As any good lawyer knows, framing the question you ask a court is just as important — often more important — than providing a well-argued answer that helps your client. Well, when the Supreme Court, as expected, decided to take up gay marriage, it unexpectedly reframed the “questions presented” in the four cases it took up and consolidated for argument. Instead of accepting any of the formulations presented in the four petitions for review, it asked the parties to brief these two questions:
- Does the Fourteenth Amendment require a state to license a marriage between two people of the same sex?
- Does the Fourteenth Amendment require a state to recognize a marriage between two people of the same sex when their marriage was lawfully licensed and performed out-of-state?
This was unusual; typically the justices simply decide whether to take a case based on the petitioners’ articulation. That’s why first-year legal-writing classes spend so much time working on those “questions presented.

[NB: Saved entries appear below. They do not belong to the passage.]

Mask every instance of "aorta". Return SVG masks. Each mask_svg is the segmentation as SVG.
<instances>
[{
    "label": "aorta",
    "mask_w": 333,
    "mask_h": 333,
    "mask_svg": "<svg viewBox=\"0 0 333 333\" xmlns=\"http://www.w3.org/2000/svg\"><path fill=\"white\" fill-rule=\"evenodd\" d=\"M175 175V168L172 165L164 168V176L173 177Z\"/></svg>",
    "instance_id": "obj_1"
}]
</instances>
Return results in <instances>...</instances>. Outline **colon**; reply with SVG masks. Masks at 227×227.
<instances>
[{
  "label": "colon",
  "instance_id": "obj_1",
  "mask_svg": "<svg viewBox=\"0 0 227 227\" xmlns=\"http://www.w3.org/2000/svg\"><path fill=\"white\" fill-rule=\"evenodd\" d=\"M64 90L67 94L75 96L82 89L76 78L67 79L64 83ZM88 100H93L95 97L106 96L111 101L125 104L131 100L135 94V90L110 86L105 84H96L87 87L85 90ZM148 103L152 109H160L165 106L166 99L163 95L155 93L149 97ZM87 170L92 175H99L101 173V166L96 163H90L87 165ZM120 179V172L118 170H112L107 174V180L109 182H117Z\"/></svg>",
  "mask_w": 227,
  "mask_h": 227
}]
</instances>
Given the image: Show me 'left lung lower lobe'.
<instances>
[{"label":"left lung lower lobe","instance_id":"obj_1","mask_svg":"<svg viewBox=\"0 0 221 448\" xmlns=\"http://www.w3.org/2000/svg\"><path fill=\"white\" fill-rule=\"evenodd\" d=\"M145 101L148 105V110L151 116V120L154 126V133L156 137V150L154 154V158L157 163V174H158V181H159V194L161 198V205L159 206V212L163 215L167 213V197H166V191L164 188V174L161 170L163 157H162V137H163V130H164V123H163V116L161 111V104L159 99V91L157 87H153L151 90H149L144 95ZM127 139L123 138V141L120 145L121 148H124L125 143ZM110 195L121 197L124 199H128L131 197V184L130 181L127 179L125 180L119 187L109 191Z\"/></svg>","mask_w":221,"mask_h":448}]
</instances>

So what does this mean? UC-Irvine law professor Rick Hasen found the first question “odd” because it focused on state powers and obligations rather than individual rights, which ”perhaps keeps the court from getting into questions about heightened scrutiny for sexual orientation discrimination.” Harvard law professor Larry Tribe suggested that the reframed questions “technically leave open a middle path along which the court would prevent states from discriminating against same-sex couples lawfully married in their home states without requiring any state to take the affirmative step of issuing its own marriage licenses to same-sex couples.” (In my initial reaction to the cert grant, I speculated on the same compromise possibility but ultimately concluded that this was less likely than a clean win for the challengers on both questions.)

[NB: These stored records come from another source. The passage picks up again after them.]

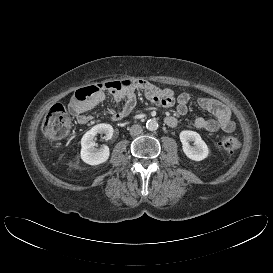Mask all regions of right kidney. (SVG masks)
Returning <instances> with one entry per match:
<instances>
[{
  "label": "right kidney",
  "instance_id": "ca27d5eb",
  "mask_svg": "<svg viewBox=\"0 0 273 273\" xmlns=\"http://www.w3.org/2000/svg\"><path fill=\"white\" fill-rule=\"evenodd\" d=\"M105 134V139L110 140L114 130L110 124H98L87 131L81 139V159L89 165H99L108 160L110 151L108 146L95 148L94 138L97 134Z\"/></svg>",
  "mask_w": 273,
  "mask_h": 273
}]
</instances>
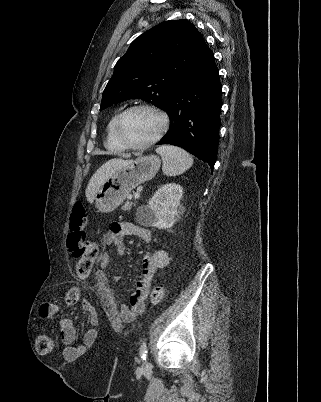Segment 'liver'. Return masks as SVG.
Returning a JSON list of instances; mask_svg holds the SVG:
<instances>
[{
	"label": "liver",
	"instance_id": "6515ba94",
	"mask_svg": "<svg viewBox=\"0 0 321 402\" xmlns=\"http://www.w3.org/2000/svg\"><path fill=\"white\" fill-rule=\"evenodd\" d=\"M132 163V160L114 158L104 163L91 177L86 188V197L89 202L94 200V194L98 188L116 171Z\"/></svg>",
	"mask_w": 321,
	"mask_h": 402
}]
</instances>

The Supreme Court has assured that state marriage-licensing and -recognition laws will fall on the most legally correct basis.

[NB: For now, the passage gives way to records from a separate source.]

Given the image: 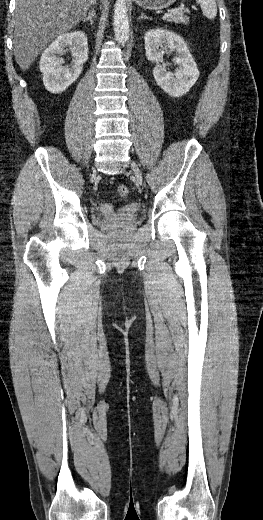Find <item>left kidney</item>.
Returning a JSON list of instances; mask_svg holds the SVG:
<instances>
[{
	"label": "left kidney",
	"mask_w": 263,
	"mask_h": 520,
	"mask_svg": "<svg viewBox=\"0 0 263 520\" xmlns=\"http://www.w3.org/2000/svg\"><path fill=\"white\" fill-rule=\"evenodd\" d=\"M144 38L147 59L156 63L153 69L156 83L170 96L186 94L197 81L199 71L182 37L168 30L152 29L145 33ZM168 49L177 52L175 73L167 72V64L163 63V53Z\"/></svg>",
	"instance_id": "obj_1"
}]
</instances>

More interesting than the “middle path” or split-the-baby hypothetical is the centrality of the Fourteenth Amendment’s Equal Protection Clause to the questions as reframed. Without naming that provision explicitly, the Court has homed in on the central issue that has been presented by the same-sex-marriage (legal) debate from day one: do state governments violate the basic principle of “equality under law” — constitutionally codified in the Equal Protection Clause — when they grant marriage licenses only to opposite-sex couples? (Or when they recognize out-of-state marriages only between opposite-sex couples.) That is, the government needs a good reason to treat people differently. So is denying marriage licenses to same-sex couples more similar to denying driver’s licenses to blind people or to denying business licenses to blind people? Are the state’s justifications for treating couples differently based on sexual orientation good enough?
Cato CATO +1.43% and the Constitutional Accountability Center have long been framing the debate in that way, intentionally bypassing questions like whether the right to state recognition of marriage is “fundamental” — and then whether that right is protected under “substantive due process” — or whether sexual orientation is a classification subject to “heightened scrutiny.” These sorts of lawyer games, necessitated by the Supreme Court’s departure from constitutional text in bifurcating our rights in the 1930s, are really beside the point. The only issue that need be answered here, again, is whether state governments are justified in extending this particular license/institution only to certain types of people.
Now, that understanding necessarily worries some observers. Hasen is concerned that the Court “leaves open the possibility that states could get out of the marriage business entirely. This perhaps takes away issues related to the due process rights of same sex couples.” Cornell law professor Michael Dorf echoes that sentiment, noting that ”one might think that the answer to both questions is no, so long as the state doesn’t license or recognize any marriages, same-sex or opposite-sex.” But these worries, as Dorf goes on to say, are academic, given that all states do issue marriage licenses (and recognize marriages from other states and foreign countries).
Indeed, as the marriage debate has progressed, I’ve been disappointed that not a single state — not Utah or Mississippi or Oklahoma, or any other conservative exemplar — ever passed a law saying that if a court strikes down its denial of marriage licenses to same-sex couples, it’ll get out of the marriage business altogether. That’s too bad from the perspective of someone who thinks that marriage is yet another area of policy government should exit — as well as someone who likes seeing federalism in action – but it really makes the Supreme Court’s job quite easy.
So yes, by framing the marriage debate as one over equal protection rather than anything else, the Supreme Court has assured that state marriage-licensing and -recognition laws will fall on the most legally correct basis.